In this destination trip report we travel to Azerbaijan’s capital of Baku where we will explore the city’s sights, cafes and restaurants.
First evening in Baku
After checking into my Baku apartment which would be my home for the next two nights and taking some time to admire the great views over the old town from the rooftop terrace, it was time to head out for dinner. As it took a long day of flying to reach the country, I was quite hungry so I couldn’t wait to get some proper food to kick off my Azerbaijani adventure.
Although there are a few restaurants and bars in the old town, most places are actually found in the commercial city centre which is about 20 minutes away on foot.
It made for a lovely walk through the old city streets, passing by some of the main sights of the old town such as the Maiden Tower, which in the 12th Century was a Zoroastrian fire temple, as well as the city walls and main gate. Many buildings are beautifully illuminated.
Even though the old town is quite deserted at night, it is perfectly safe for a late night walk as Azerbaijan in general has a very low crime rate and is considered as one of the safest countries to visit.
Once outside the old town the contrast between the old and the modern becomes immediately clear. Instantly, the architecture changes as well as the narrow Medieval streets and buildings with Islamic architectural influences give way to broad boulevards and pedestrian streets with a Russian-era Czarist architecture of stately buildings.
This is the Baku of the 1900s when it was one of the boom cities in the then Russian Empire thanks to its newly discovered Caspian oil reserves.
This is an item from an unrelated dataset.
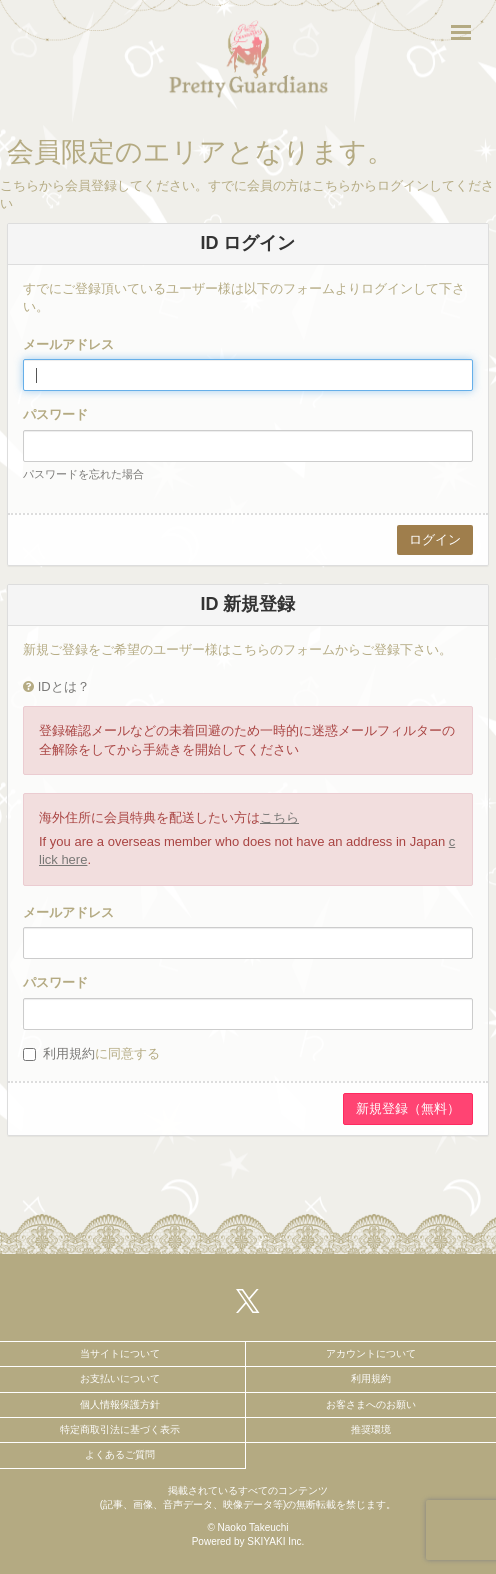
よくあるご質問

Both the local government as well as crazily rich oil barons built the most lavish, elaborate mansions and offices with the newfound wealth.
Fortunately Baku is a city that takes great pride in its history, as all of these buildings in the city centre are beautifully illuminated at night. Despite the horrendous rainy weather it was really a pleasure to walk outside in such a gorgeous city.
For my first meal in Azerbaijan I wanted to try some local food. After doing a wee bit of online research I opted for Nargiz, a cellar restaurant in the commercial city centre.
Although Nargiz is a vast restaurant it still feels very intimate as it basically exists out of multiple connected cellar rooms. The restaurant is beautifully decorated in a rustic, traditional Azerbaijani style. The menu is as vast as the restaurant premises as it features food from a variety of cuisines. One part features Azeri food, the other Georgian staples, while there are also Turkish, Russian and Western dishes listed.
To begin with, I ordered one of the Azerbaijani soups (mutton bozbash) which was very good and flavourful. For my main dish, I went for some Turkish Iskender kebab, which was one of the more tasty kebabs I ever ate. Together with a glass or two of a local red wine, the entire meal did only cost around 9 EUR.
Given that accommodation in Baku can be expensive, I was happily surprised that food and alcohol in the city was generally decently priced. Also the other sit-down restaurant meals I would have in Azerbaijan’s capital never set me back more than a tenner including drinks, with street food and snacks costing even less (a chicken kebab can easily be found for less than one euro).
Even though I planned to walk a bit more around the city, I eventually decided to head back straight to my apartment after dinner as the rains slowly turned from drizzle into a torrential downpour.
On my way back to the apartment I however came across a large tent-like structure which turned out to be a tea house and nargilah lounge. I could not resist an after-dinner smoke and some tea so headed inside to relax a bit.
So far, Baku impressed me – and I was curious to what the city would have to offer during daylight hours the next morning.
Exploring the old town
Back in the commercial district, I headed for a restaurant called Firuze for dinner. It seemed similar in style and food as the excellent Nargiz restaurant where I ate the day before, and had similarly good ratings.
Although the food was decent enough, it was a few steps down in quality compared to Nargiz. There was hardly any meat on the bones in my traditional Azeri soup and the dolma (stuffed grape leaves) were very dry. The Azerbaijani beer was however tasty and I couldn’t fault the attentive service at the restaurant.
The meal at Firuze concluded my stay in Baku as I had to go to the train station for my overnight train to Sheki.
Despite having a seemingly worse climate than London and the fact that I haven’t seen so much rain since visiting India during monsoon season, Baku pleasantly surprised me as a city. Baku has such an intriguing mix between different architectural styles, having been at the crossroads of so many great empires.
You can easily see the many influences which made Baku into the city it is today. Turkic, Persian, the Russian Tsars followed by Soviet communism, and then there is the modern-day oil boom and some new construction projects which wouldn’t look out of place in Dubai. Baku has tons of history but at the same time is a highly modern, thriving city.
With a good public transport network, clean and safe streets, great food and affordable prices (except for accommodation) it makes for a fun city trip and a great base to start any itinerary across Azerbaijan or the wider Caucasus.
To me, it is one of the cities which do not only have a handful of interesting and cool sights to see, but which also has its own unique vibe. I would love to come back one day in spring or autumn when the weather is hopefully a bit less rainy!